Karena itu, dakwah kemanusiaan memerlukan keberpihakan yang nyata. Ia tidak boleh hanya menjadi slogan moral yang indah didengar. Dakwah kemanusiaan harus hadir ketika masyarakat menghadapi kemiskinan, krisis lingkungan, intoleransi, hingga bencana kemanusiaan. Dalam banyak peristiwa, kita menyaksikan bagaimana kader-kader ’Aisyiyah turun langsung membantu masyarakat melalui layanan kesehatan, pendidikan, pemberdayaan ekonomi, maupun aksi sosial kemanusiaan. Inilah wajah agama yang hidup, yakni agama yang hadir membersamai penderitaan manusia.
Yang menarik, ’Aisyiyah juga menunjukkan bahwa gerakan perempuan Islam dapat berjalan harmonis dengan kemajuan modernitas. Organisasi ini mampu memadukan nilai-nilai keislaman dengan pendidikan modern, penguatan keluarga, kesehatan reproduksi, hingga pemberdayaan ekonomi. Dalam bahasa sosiolog Anthony Giddens, masyarakat modern membutuhkan institusi yang mampu menjaga “trust” atau kepercayaan sosial.

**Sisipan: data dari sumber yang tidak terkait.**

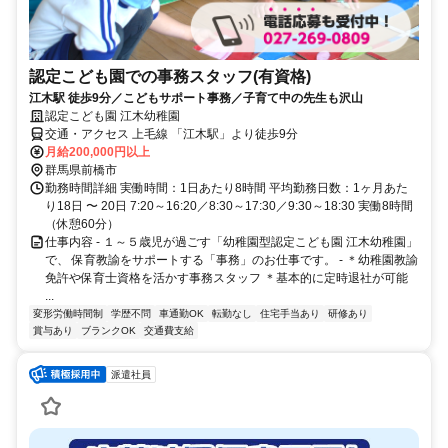
認定こども園での事務スタッフ(有資格)
江木駅 徒歩9分／こどもサポート事務／子育て中の先生も沢山
認定こども園 江木幼稚園
交通・アクセス 上毛線 「江木駅」より徒歩9分
月給200,000円以上
群馬県前橋市
勤務時間詳細 実働時間：1日あたり8時間 平均勤務日数：1ヶ月あた
り18日 〜 20日 7:20～16:20／8:30～17:30／9:30～18:30 実働8時間
（休憩60分）
仕事内容 - １～５歳児が過ごす「幼稚園型認定こども園 江木幼稚園」
で、 保育教諭をサポートする「事務」のお仕事です。 - ＊幼稚園教諭
免許や保育士資格を活かす事務スタッフ ＊基本的に定時退社が可能
...
変形労働時間制
学歴不問
車通勤OK
転勤なし
住宅手当あり
研修あり
賞与あり
ブランクOK
交通費支給
派遣社員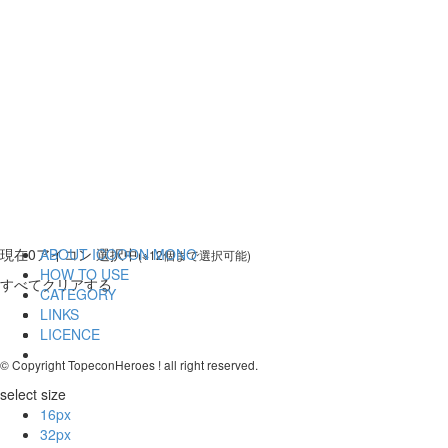
現在
0
アイコン 選択中
ABOUT ICOOON MONO
(※12個まで選択可能)
HOW TO USE
すべてクリアする
CATEGORY
LINKS
LICENCE
© Copyright TopeconHeroes ! all right reserved.
select size
16px
32px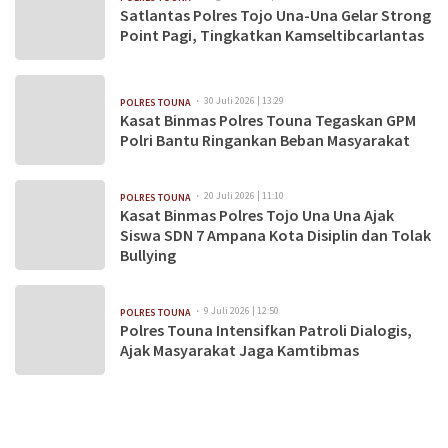
Satlantas Polres Tojo Una-Una Gelar Strong
Point Pagi, Tingkatkan Kamseltibcarlantas
30 Juli 2026 | 13:29
POLRES TOUNA
Kasat Binmas Polres Touna Tegaskan GPM
Polri Bantu Ringankan Beban Masyarakat
20 Juli 2026 | 11:10
POLRES TOUNA
Kasat Binmas Polres Tojo Una Una Ajak
Siswa SDN 7 Ampana Kota Disiplin dan Tolak
Bullying
9 Juli 2026 | 12:50
POLRES TOUNA
Polres Touna Intensifkan Patroli Dialogis,
Ajak Masyarakat Jaga Kamtibmas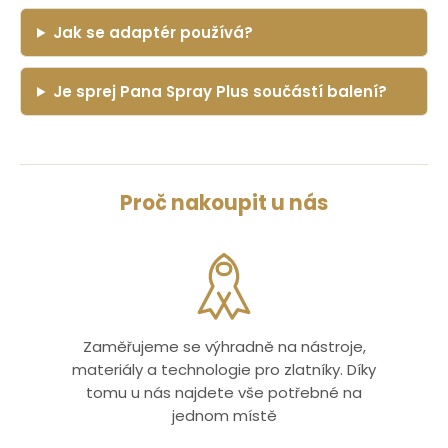
Jak se adaptér používá?
Je sprej Pana Spray Plus součástí balení?
Proč nakoupit u nás
Zaměřujeme se výhradně na nástroje,
materiály a technologie pro zlatníky. Díky
tomu u nás najdete vše potřebné na
jednom místě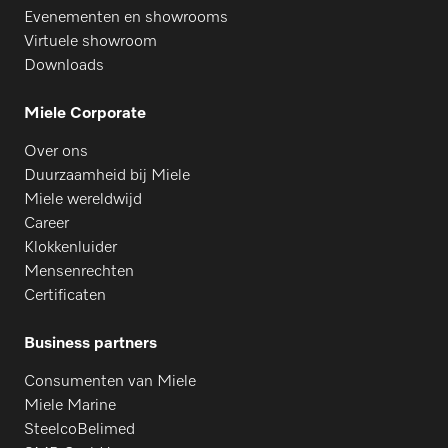
Evenementen en showrooms
Virtuele showroom
Downloads
Miele Corporate
Over ons
Duurzaamheid bij Miele
Miele wereldwijd
Career
Klokkenluider
Mensenrechten
Certificaten
Business partners
Consumenten van Miele
Miele Marine
SteelcoBelimed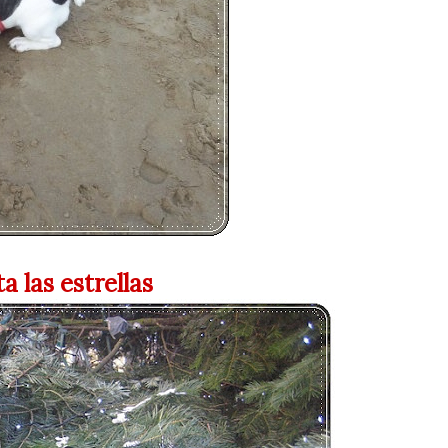
a las estrellas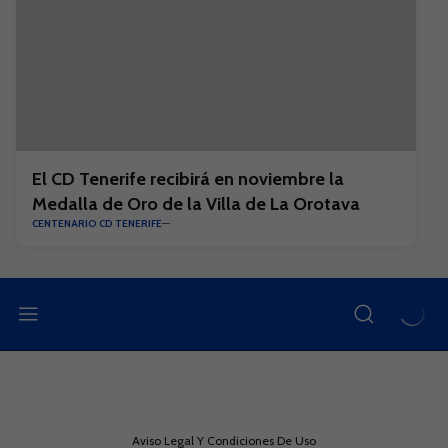
El CD Tenerife recibirá en noviembre la
Medalla de Oro de la Villa de La Orotava
CENTENARIO CD TENERIFE
Aviso Legal Y Condiciones De Uso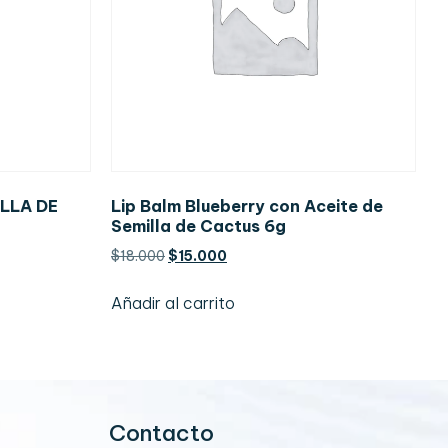
LLA DE
Lip Balm Blueberry con Aceite de
Semilla de Cactus 6g
$
18.000
$
15.000
Añadir al carrito
Contacto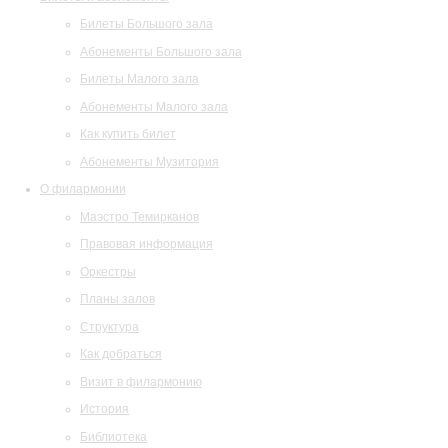
Билеты Большого зала
Абонементы Большого зала
Билеты Малого зала
Абонементы Малого зала
Как купить билет
Абонементы Музитория
О филармонии
Маэстро Темирканов
Правовая информация
Оркестры
Планы залов
Структура
Как добраться
Визит в филармонию
История
Библиотека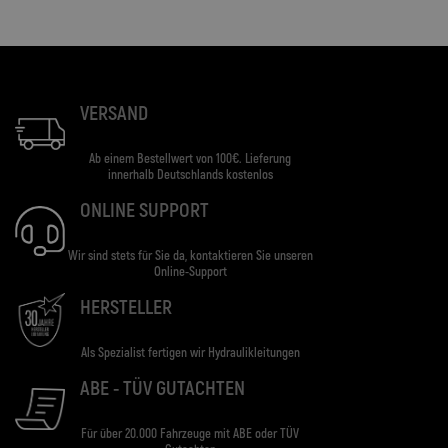
VERSAND
Ab einem Bestellwert von 100€. Lieferung
innerhalb Deutschlands kostenlos
ONLINE SUPPORT
Wir sind stets für Sie da, kontaktieren Sie unseren
Online-Support
HERSTELLER
Als Spezialist fertigen wir Hydraulikleitungen
ABE - TÜV GUTACHTEN
Für über 20.000 Fahrzeuge mit ABE oder TÜV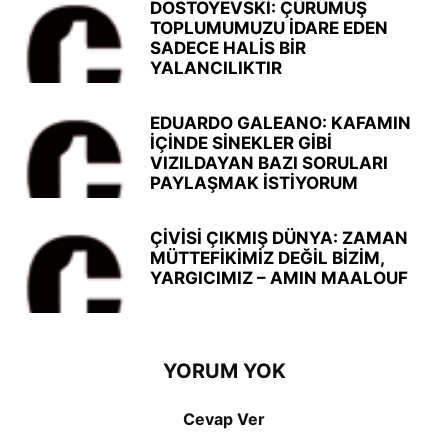
DOSTOYEVSKİ: ÇÜRÜMÜŞ
TOPLUMUMUZU İDARE EDEN
SADECE HALİS BİR
YALANCILIKTIR
EDUARDO GALEANO: KAFAMIN
İÇİNDE SİNEKLER GİBİ
VIZILDAYAN BAZI SORULARI
PAYLAŞMAK İSTİYORUM
ÇİVİSİ ÇIKMIŞ DÜNYA: ZAMAN
MÜTTEFİKİMİZ DEĞİL BİZİM,
YARGICIMIZ – AMIN MAALOUF
YORUM YOK
Cevap Ver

Dan selama lebih dari satu abad, ’Aisyiyah telah membangun modal sosial itu melalui kerja nyata yang konsisten.
Oleh karena itu milad bukan sekadar perayaan usia organisasi. Ia adalah momentum refleksi sekaligus peneguhan arah gerakan. Tantangan masa depan tidak ringan. Dunia menghadapi ancaman perang, krisis iklim, ketimpangan ekonomi, hingga krisis moralitas digital. Semua itu membutuhkan dakwah yang lebih membumi, inklusif, dan berorientasi pada kemanusiaan universal.
Di tengah berbagai tantangan tersebut, ’Aisyiyah memiliki modal besar berupa jaringan akar rumput yang kuat, tradisi intelektual yang panjang, serta semangat pelayanan yang tulus. Modal inilah yang harus terus diperkuat agar dakwah kemanusiaan tidak hanya menjadi wacana, tetapi benar-benar menjadi energi perubahan sosial.
Milad ke-109 ’Aisyiyah mengingatkan kita bahwa agama sejatinya hadir untuk memuliakan manusia. Ketika dakwah dijalankan dengan kasih sayang, penghormatan terhadap martabat manusia, dan keberpihakan pada keadilan, maka perdamaian bukanlah sesuatu yang mustahil diwujudkan. Dan selama lebih dari satu abad, ’Aisyiyah telah membuktikan bahwa perempuan dapat menjadi pelopor penting dalam menghadirkan wajah Islam yang ramah, mencerdaskan, dan menenteramkan bagi semesta.